Loops and Iterations
The repeated execution of a similar sequence of instruction over a set of data is one of the most common yet also most powerful elements of digital computers. It is the moment when the effort of programming pays off, exceeding the cost of creating the program by using it more than once.
ANKHOR supports various types of repeated execution and I will cover five of them in this article: implicit, loop, recursive, while and shard. The article uses a little fractal generator as a sample to provide some eye candy.
The Fractal Algorithm
I will use the well- known Mandelbrot set as a fractal image. The algorithm is based on the repeated execution of a simple formula Mn+1=Mn2+R where M and R are numbers taken from the complex plane. The sequence of Ms can take one of three routes; it can explode into infinity, get into a repeating sequence or dwindle down to zero.

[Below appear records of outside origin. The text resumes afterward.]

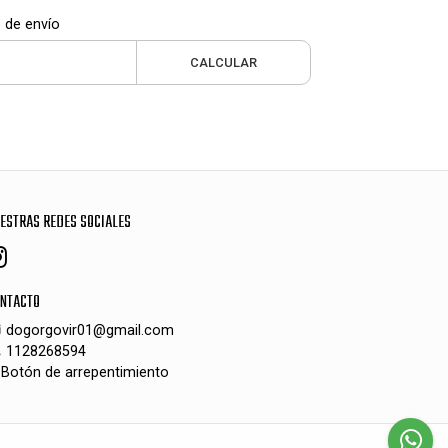
 de envío
CALCULAR
ESTRAS REDES SOCIALES
NTACTO
dogorgovir01@gmail.com
1128268594
Botón de arrepentimiento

The traditional way of presenting this set, is to repeatedly evaluate it for a sub section of the complex plane until either an iteration limit is exceeded or the absolute value of M has exceeded a boundary value and is known to explode towards infinity. Values of R that lead to an exploding M are coloured using a palette based on the first iteration that the corresponding value of M has exceeded the boundary. Values that are still unknown after the number of allowed iterations has been executed or have reached zero are coloured black.
The corresponding sheet looks like this:
The first operator generates a sub section of the 2D complex planet, the second operator performs the iterations and the third renders the final set as a 3D image. We will cover the workings of the second operator in this article.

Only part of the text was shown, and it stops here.